Charlene White verteidigt Meghan Markle – und prangert toxische Medienhetze an
Marie SimonCharlene White verteidigt Meghan Markle – und prangert toxische Medienhetze an
ITV-Moderatorin und Loose Women-Panelistin Charlene White verteidigt Herzogin Meghan – und prangert giftige öffentliche Besessenheit an
Die ITV-Moderatorin und Loose Women-Panelistin Charlene White hat sich mit deutlichen Worten zur Verteidigung der Herzogin von Sussex geäußert und die von ihr als "giftig" bezeichnete öffentliche Fixierung auf Meghan Markle scharf kritisiert. White, die selbst mit massiver Kritik und Forderungen nach ihrer Entlassung konfrontiert war, bezeichnete die intensive Beobachtung und Bewertung Markles als ungerechtfertigt und schädlich.
Ihre Stellungnahme erfolgt zu einer Zeit, in der White selbst die Trauer um ihren Vater verarbeitet, der durch Suizid starb, und nach einer Auszeit vom Beruf, die sie aufgrund emotionaler Erschöpfung nahm – verursacht durch den Druck, ständig "stark wirken" zu müssen. White gab offen zu, nicht nachvollziehen zu können, warum Menschen so vehemente Meinungen über die Herzogin von Sussex hätten, eine Frau, die sie persönlich nie getroffen hätten. Sie forderte stattdessen, dass Diskussionen über Markle auf sachliche Gespräche statt auf Klickzahlen oder Hass abzielen sollten.

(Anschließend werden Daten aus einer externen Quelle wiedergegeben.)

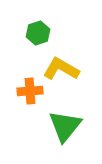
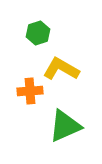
green triangle: rotated 27 degrees clockwise
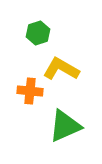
orange cross: rotated 10 degrees clockwise
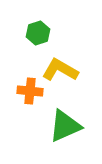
yellow L-shape: moved 1 px left, 1 px down
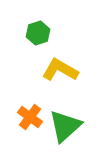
orange cross: moved 26 px down; rotated 30 degrees clockwise
green triangle: rotated 18 degrees counterclockwise
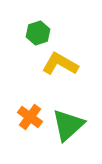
yellow L-shape: moved 6 px up
green triangle: moved 3 px right, 1 px up
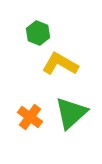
green hexagon: rotated 20 degrees counterclockwise
green triangle: moved 3 px right, 12 px up
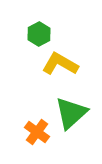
green hexagon: moved 1 px right, 1 px down; rotated 10 degrees clockwise
orange cross: moved 7 px right, 15 px down
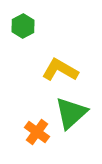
green hexagon: moved 16 px left, 8 px up
yellow L-shape: moved 6 px down
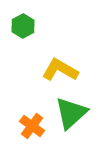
orange cross: moved 5 px left, 6 px up
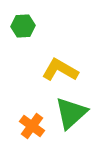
green hexagon: rotated 25 degrees clockwise
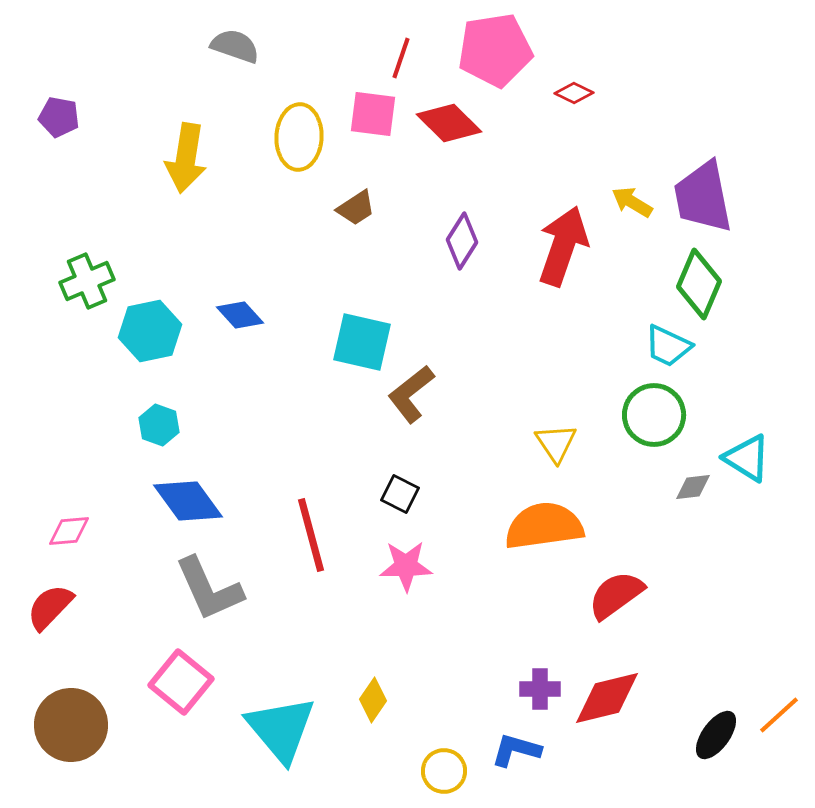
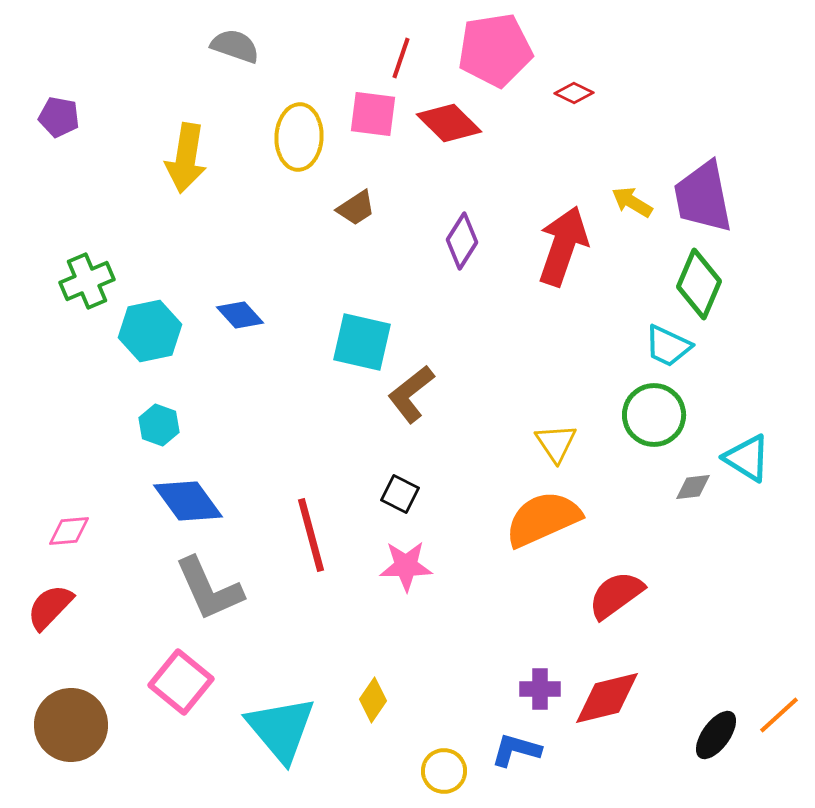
orange semicircle at (544, 526): moved 1 px left, 7 px up; rotated 16 degrees counterclockwise
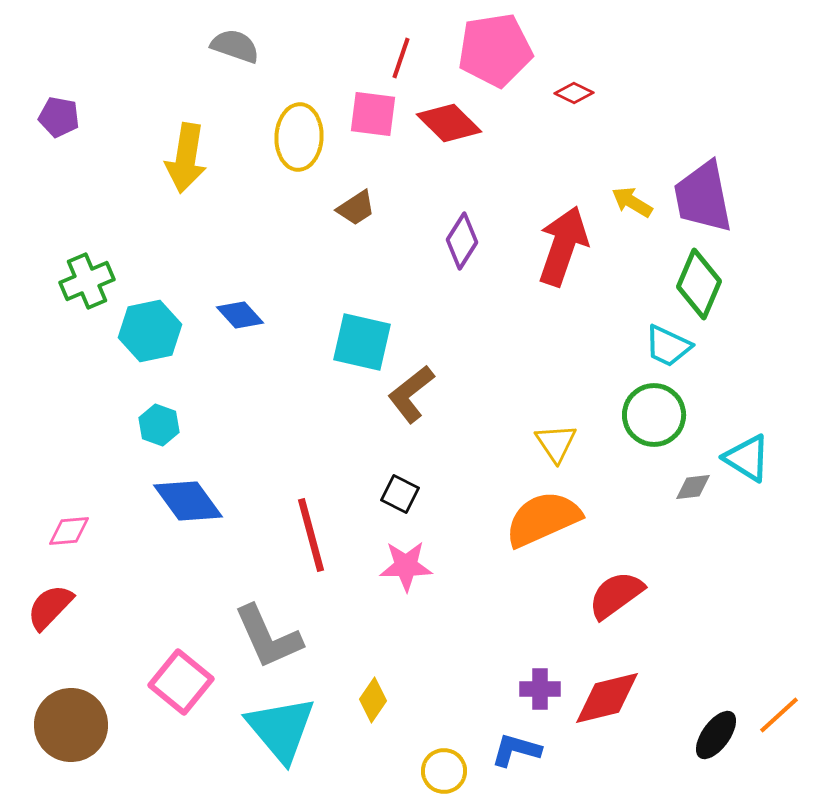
gray L-shape at (209, 589): moved 59 px right, 48 px down
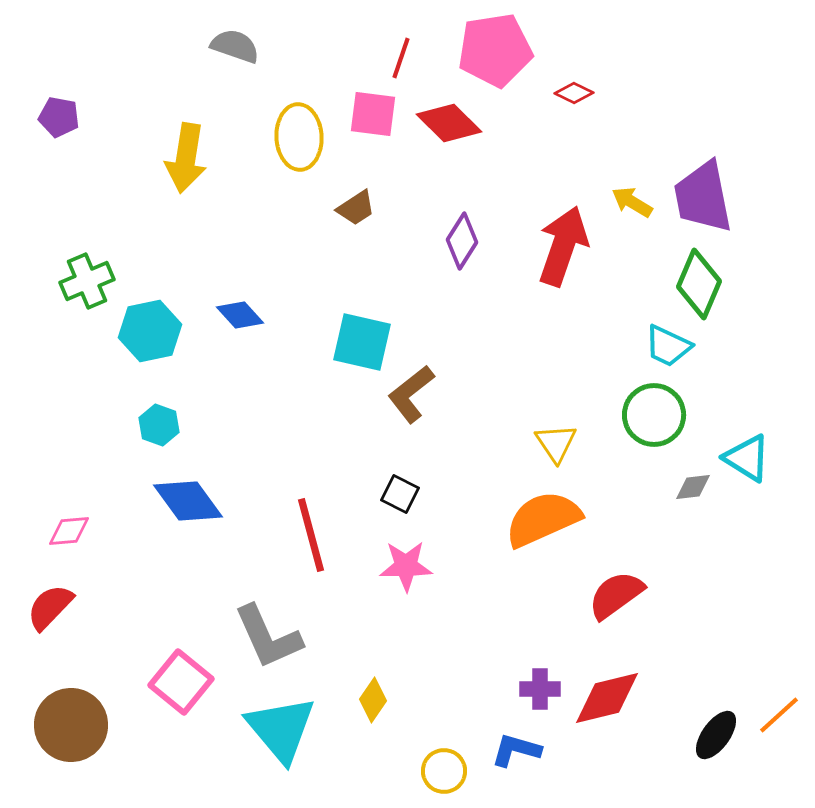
yellow ellipse at (299, 137): rotated 6 degrees counterclockwise
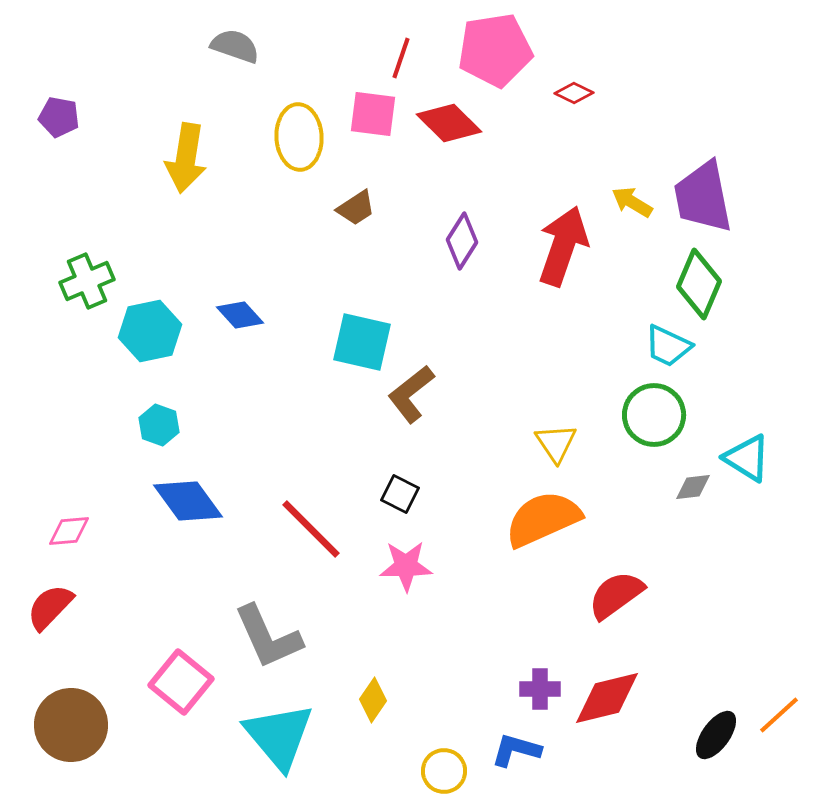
red line at (311, 535): moved 6 px up; rotated 30 degrees counterclockwise
cyan triangle at (281, 729): moved 2 px left, 7 px down
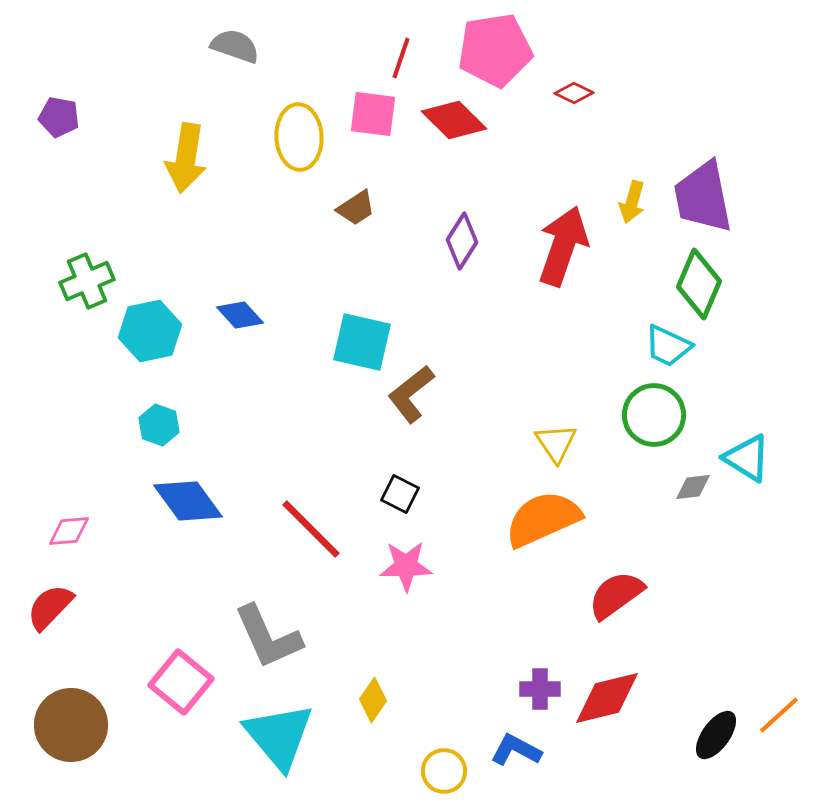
red diamond at (449, 123): moved 5 px right, 3 px up
yellow arrow at (632, 202): rotated 105 degrees counterclockwise
blue L-shape at (516, 750): rotated 12 degrees clockwise
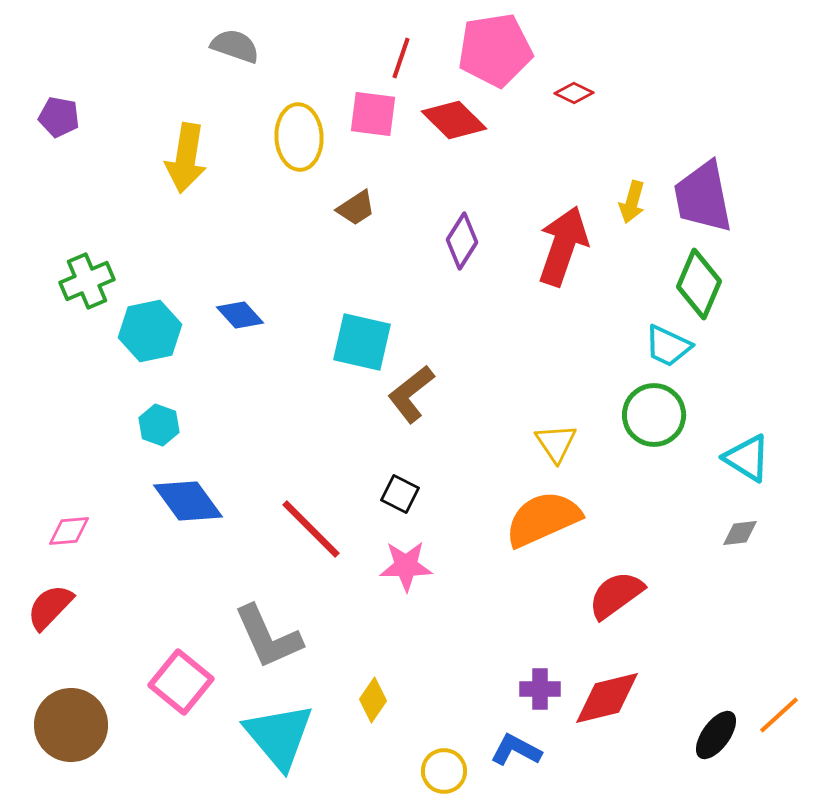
gray diamond at (693, 487): moved 47 px right, 46 px down
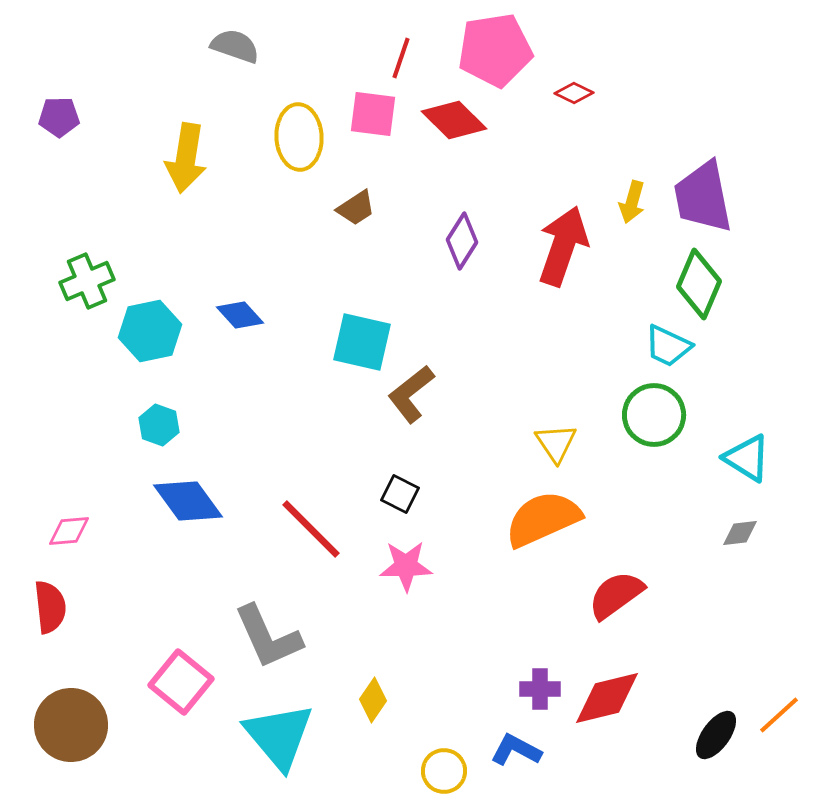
purple pentagon at (59, 117): rotated 12 degrees counterclockwise
red semicircle at (50, 607): rotated 130 degrees clockwise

Die Moderatorin berichtete zudem, dass sie selbst lernen musste, emotionale Widerstandsfähigkeit zu entwickeln, um mit der öffentlichen Kritik an ihrer Person umzugehen. Ihre eigenen Erfahrungen hätten ihre Sichtweise darauf geprägt, wie Medien mit prominenten Persönlichkeiten wie der Herzogin umgingen.
Seit Meghan Markle und Prinz Harry im Januar 2020 ihre Rückzug aus den königlichen Pflichten bekanntgaben – ein Schritt, der als "Megxit" betitelt wurde – ist die öffentliche Wahrnehmung der Herzogin oft negativ geprägt. Medienmalereien stellen sie als berechnend, ehrgeizig oder manipulativ dar; sogar behauptete eine Schlagzeile, Königin Camilla habe ihr vorgeworfen, Harry "hirngewaschen" zu haben. Diese Erzählung hielt auch 2025 an, als ihre Netflix-Serie Mit Liebe, Meghan vernichtende Kritiken erhielt – The Times riet den Zuschauern gar, sie sollten sich "lieber die Augen ausbrennen".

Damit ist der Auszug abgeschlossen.